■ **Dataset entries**
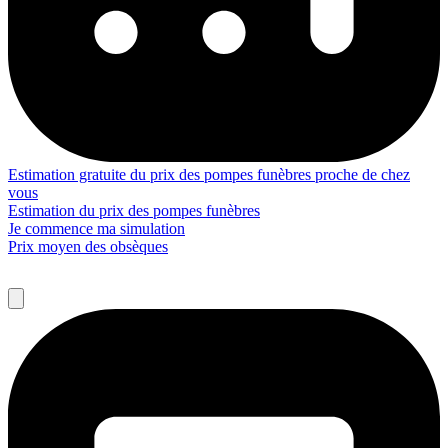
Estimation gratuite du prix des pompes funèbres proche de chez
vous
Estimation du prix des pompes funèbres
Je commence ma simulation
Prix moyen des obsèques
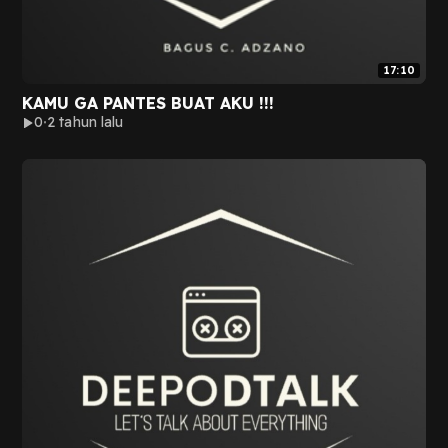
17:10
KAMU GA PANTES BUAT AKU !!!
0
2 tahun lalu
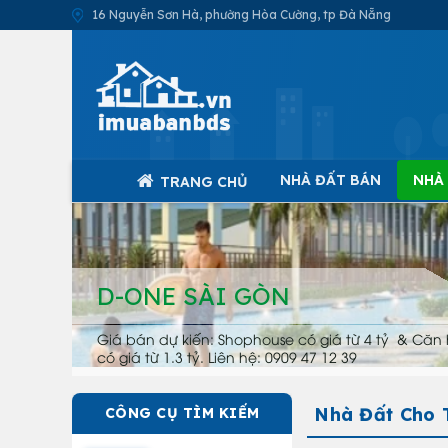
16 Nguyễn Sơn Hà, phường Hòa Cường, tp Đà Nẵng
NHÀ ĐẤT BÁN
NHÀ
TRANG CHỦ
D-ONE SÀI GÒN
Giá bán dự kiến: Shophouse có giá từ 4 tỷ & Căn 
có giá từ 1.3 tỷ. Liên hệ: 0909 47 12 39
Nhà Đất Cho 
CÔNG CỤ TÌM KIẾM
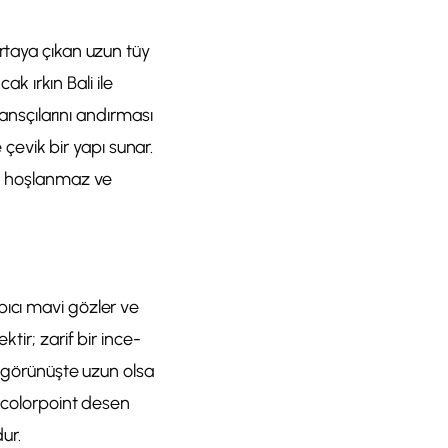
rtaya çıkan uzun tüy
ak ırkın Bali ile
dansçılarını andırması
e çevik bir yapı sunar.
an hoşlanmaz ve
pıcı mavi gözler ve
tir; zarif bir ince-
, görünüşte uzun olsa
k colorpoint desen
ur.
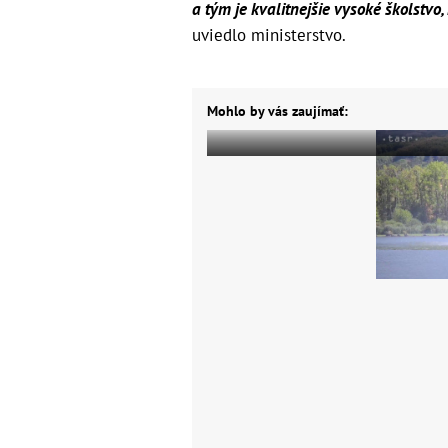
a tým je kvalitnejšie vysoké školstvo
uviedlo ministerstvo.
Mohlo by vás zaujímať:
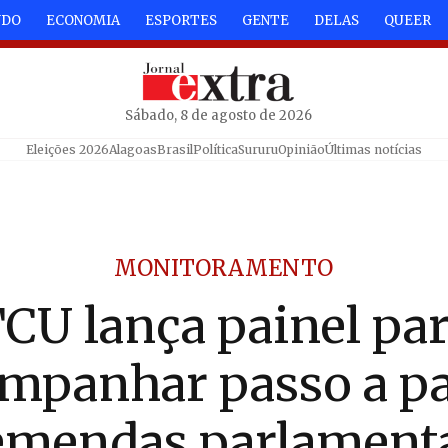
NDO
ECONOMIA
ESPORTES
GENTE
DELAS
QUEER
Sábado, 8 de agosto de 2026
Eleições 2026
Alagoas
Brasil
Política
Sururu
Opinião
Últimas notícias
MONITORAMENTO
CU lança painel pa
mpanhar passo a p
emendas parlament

--

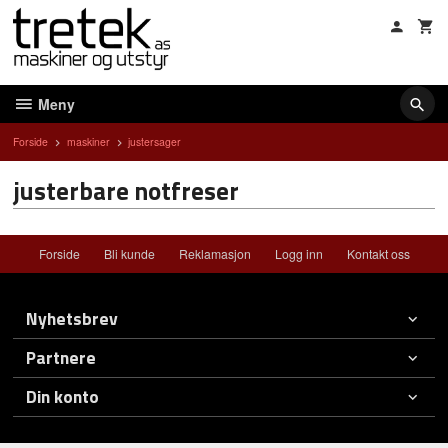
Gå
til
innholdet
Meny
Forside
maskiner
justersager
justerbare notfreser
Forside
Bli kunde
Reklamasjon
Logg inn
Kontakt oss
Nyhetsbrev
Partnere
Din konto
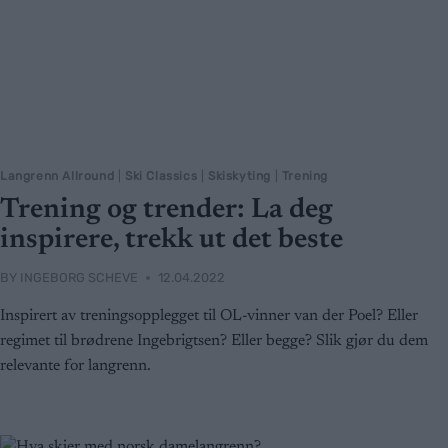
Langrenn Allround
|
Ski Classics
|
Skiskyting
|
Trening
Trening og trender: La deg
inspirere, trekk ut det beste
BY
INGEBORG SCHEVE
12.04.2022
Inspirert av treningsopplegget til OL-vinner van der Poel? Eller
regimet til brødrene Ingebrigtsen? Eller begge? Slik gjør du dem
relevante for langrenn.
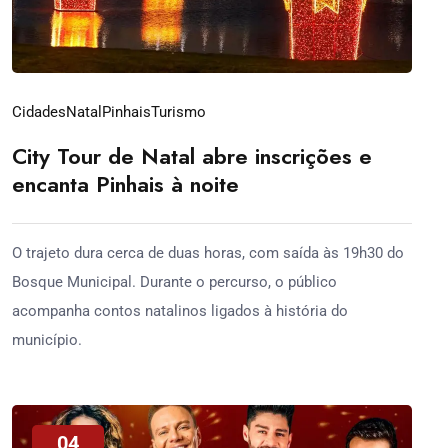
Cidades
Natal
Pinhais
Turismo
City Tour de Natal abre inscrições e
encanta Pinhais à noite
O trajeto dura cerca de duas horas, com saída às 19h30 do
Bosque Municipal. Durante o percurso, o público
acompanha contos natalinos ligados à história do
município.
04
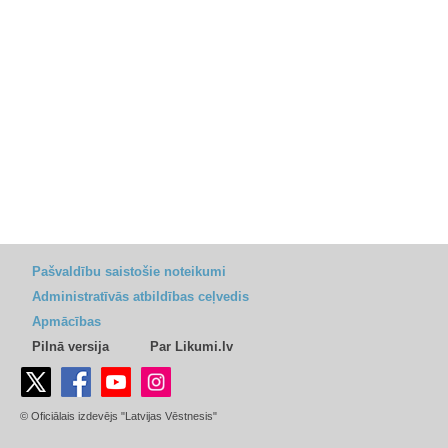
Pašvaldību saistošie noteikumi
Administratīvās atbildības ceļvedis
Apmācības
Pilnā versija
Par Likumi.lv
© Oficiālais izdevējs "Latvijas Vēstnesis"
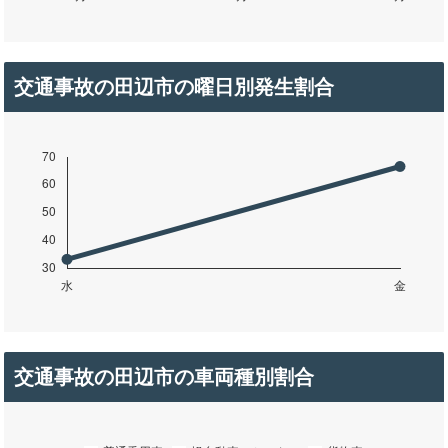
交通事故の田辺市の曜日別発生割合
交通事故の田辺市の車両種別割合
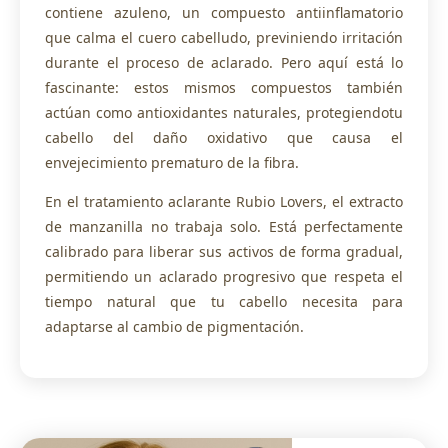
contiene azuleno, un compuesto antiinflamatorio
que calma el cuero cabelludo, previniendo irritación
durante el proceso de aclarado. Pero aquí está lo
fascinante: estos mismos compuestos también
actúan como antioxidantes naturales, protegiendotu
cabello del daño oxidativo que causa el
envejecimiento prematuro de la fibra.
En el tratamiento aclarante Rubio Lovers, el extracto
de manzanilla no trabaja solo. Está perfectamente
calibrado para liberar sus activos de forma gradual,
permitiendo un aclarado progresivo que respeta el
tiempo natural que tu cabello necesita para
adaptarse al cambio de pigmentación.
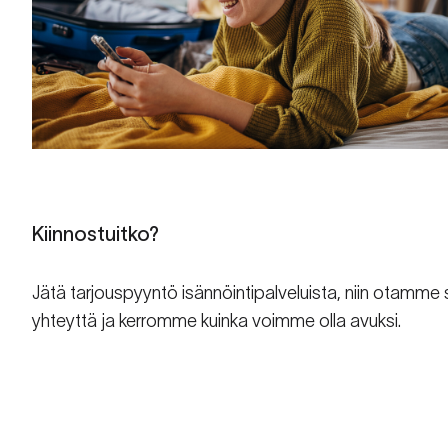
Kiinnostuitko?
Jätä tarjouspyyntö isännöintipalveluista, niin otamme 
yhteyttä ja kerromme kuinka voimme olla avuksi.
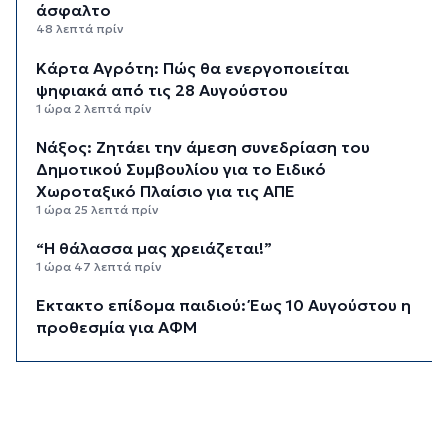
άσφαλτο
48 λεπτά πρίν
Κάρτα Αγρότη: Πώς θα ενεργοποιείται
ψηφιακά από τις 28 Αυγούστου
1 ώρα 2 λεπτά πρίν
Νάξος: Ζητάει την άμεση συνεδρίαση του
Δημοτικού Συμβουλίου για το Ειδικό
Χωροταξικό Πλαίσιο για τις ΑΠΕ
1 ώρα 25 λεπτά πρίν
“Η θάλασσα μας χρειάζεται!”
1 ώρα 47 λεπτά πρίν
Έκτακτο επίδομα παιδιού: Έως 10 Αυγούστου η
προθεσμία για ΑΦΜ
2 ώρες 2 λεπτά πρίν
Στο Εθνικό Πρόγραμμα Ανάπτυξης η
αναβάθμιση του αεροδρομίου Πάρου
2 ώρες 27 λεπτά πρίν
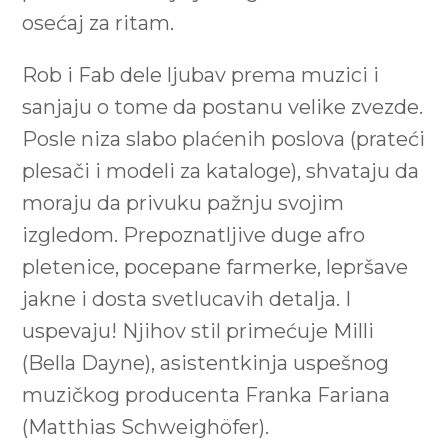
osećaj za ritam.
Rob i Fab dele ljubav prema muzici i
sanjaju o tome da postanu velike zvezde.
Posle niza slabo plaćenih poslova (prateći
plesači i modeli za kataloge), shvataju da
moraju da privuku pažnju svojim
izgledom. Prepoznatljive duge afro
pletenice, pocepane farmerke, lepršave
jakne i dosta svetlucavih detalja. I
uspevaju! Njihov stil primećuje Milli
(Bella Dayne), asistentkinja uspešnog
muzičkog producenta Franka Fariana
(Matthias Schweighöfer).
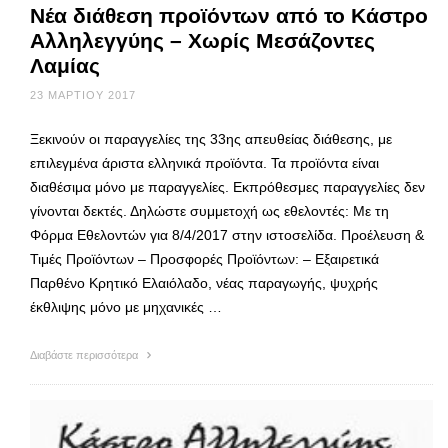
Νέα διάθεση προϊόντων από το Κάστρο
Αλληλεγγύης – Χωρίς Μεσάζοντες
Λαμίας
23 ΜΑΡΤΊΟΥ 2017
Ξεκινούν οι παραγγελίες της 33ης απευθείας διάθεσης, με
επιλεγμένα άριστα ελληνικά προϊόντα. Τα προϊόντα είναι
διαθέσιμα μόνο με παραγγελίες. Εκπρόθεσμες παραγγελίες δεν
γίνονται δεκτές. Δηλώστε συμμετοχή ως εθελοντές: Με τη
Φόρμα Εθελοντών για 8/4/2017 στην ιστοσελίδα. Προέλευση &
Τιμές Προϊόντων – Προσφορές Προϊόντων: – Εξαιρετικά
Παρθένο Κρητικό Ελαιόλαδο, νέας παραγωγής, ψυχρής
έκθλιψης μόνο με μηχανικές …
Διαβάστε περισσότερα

■ **Exercise details**
In the entries above, which lines hold the string "ώρες"? Report all of them.

■ **Output**
2 ώρες 2 λεπτά πρίν
2 ώρες 27 λεπτά πρίν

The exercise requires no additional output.